### WHAT TO PRODUCE
What you return must be every line below that includes the word "sehr".

(Page-level text extractions)
>>>>

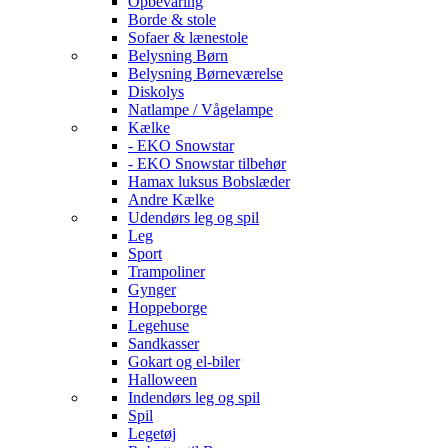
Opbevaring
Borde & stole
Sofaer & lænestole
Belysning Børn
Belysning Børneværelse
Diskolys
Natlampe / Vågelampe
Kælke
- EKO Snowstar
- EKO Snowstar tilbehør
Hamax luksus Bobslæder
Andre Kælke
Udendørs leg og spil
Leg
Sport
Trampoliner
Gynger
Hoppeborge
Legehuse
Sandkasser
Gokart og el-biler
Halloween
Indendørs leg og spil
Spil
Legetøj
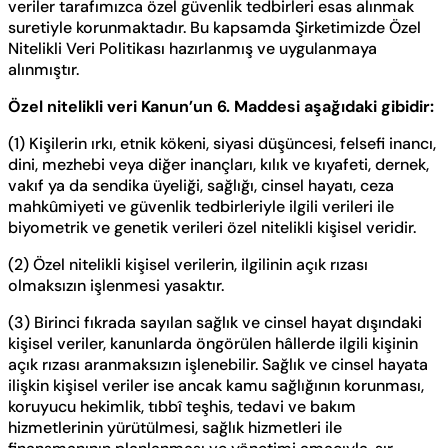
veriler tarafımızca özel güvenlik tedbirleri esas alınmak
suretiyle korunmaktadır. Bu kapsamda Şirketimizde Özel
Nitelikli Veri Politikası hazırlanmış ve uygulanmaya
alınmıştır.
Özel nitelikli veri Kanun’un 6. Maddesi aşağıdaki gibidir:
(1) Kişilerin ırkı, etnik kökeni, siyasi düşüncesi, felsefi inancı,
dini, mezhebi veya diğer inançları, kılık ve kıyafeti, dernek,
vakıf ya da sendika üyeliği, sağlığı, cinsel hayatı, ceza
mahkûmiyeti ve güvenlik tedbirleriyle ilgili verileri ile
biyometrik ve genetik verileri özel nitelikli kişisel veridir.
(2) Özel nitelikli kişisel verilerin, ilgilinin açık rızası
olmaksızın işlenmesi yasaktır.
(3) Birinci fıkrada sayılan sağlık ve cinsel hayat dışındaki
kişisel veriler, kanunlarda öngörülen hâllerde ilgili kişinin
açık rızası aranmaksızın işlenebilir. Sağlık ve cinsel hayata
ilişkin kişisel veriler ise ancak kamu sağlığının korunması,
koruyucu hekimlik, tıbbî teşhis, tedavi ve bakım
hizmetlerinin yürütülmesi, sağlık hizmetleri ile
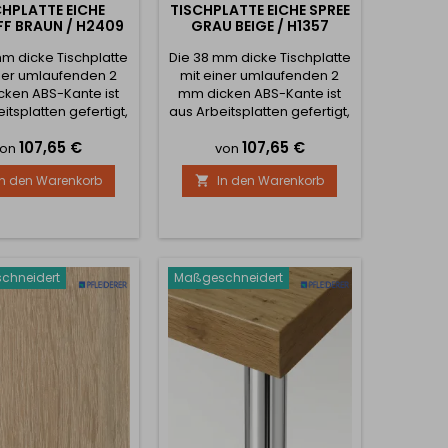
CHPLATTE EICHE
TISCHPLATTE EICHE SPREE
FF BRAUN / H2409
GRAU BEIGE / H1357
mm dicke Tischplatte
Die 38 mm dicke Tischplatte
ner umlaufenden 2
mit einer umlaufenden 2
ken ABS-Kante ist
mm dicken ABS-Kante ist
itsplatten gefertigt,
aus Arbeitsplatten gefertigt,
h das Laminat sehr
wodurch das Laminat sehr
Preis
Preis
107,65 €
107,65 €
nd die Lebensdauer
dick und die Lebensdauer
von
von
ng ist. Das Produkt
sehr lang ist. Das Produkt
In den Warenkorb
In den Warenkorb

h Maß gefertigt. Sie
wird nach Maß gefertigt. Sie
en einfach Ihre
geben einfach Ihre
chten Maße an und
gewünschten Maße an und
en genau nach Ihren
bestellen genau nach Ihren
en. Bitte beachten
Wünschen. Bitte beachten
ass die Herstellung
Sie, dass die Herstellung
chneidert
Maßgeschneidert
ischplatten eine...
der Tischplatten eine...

<<<<

### SOLUTION TO THE PROBLEM
h das Laminat sehr
wodurch das Laminat sehr
sehr lang ist. Das Produkt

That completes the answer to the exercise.